Bais, A. S. (2007). Annotated Alignments. PhD Thesis, Freie Universität Berlin, Berlin.


引用: https://hdl.handle.net/11858/00-001M-0000-0010-81A8-9
要旨
Elucidating the mechanisms of transcriptional regulation relies heavily on the sequence annotation of the binding sites of DNA-binding proteins called transcription factors. With the rationale that binding sites conserved across di erent species are more likely to be functional, the standard approach is to employ cross-species comparisons and focus the search to conserved regions. Usually, computational methods that annotate conserved binding sites perform the alignment and binding site annotation steps separately and combine the results in the end. If the binding site descriptions are weak or the sequence similarity is low, the local gap structure of the alignment poses a problem in detecting the conserved sites. In this thesis, we introduce a novel method that integrates the two axes of sequence conservation and binding site annotation in a simultaneous approach yielding annotated alignments – pairwise alignments with parts annotated as putative conserved transcription factor binding sites. Standard pairwise alignments are extended to include additional states for binding site profiles. A statistical framework that estimates profile-related parameters based on desired type I and type II errors is prescribed. This forms the core of the tool SimAnn. As an extension, we use existing probabilistic models to demonstrate how the framework can be adapted to consider position-specific evolutionary characteristics of binding sites during parameter estimation. This underlies the tool eSimAnn. Through simulations and real data analysis, we study the influence of considering a simultaneous approach as opposed to a multi-step one on resulting predictions.
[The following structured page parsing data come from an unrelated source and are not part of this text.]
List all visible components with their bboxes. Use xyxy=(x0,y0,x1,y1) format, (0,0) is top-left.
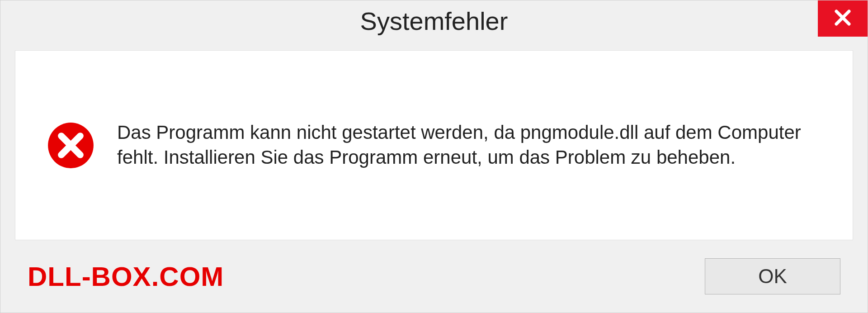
watermark-text: DLL-BOX.COM xyxy=(28,261,224,292)
titlebar: Systemfehler xyxy=(0,0,868,41)
error-icon xyxy=(47,122,94,169)
dialog-body: Das Programm kann nicht gestartet werden… xyxy=(15,50,853,240)
ok-button[interactable]: OK xyxy=(705,258,840,294)
error-dialog: Systemfehler Das Programm kann nicht ges… xyxy=(0,0,868,313)
close-icon xyxy=(833,8,852,29)
ok-button-label: OK xyxy=(758,265,787,288)
dialog-footer: DLL-BOX.COM OK xyxy=(0,240,868,313)
close-button[interactable] xyxy=(818,0,868,37)
error-message: Das Programm kann nicht gestartet werden… xyxy=(117,120,821,170)
dialog-title: Systemfehler xyxy=(360,6,508,36)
The former enables a local rearrangement in the alignment structure to bring forth perfectly aligned binding sites. This precludes the necessity of adopting post-processing steps to handle errors in pre-computed alignments, as is usually done in multi-step approaches. Additionally, the framework for parameter estimation is applicable to any novel profile of interest. Especially for instances with poor sequence conservation or profile quality, the simultaneous approach stands out. As a by-product of the analysis, we also model the annotated alignment problem as an extended pair Hidden Markov Model and illustrate the correspondence between the various theoretical concepts.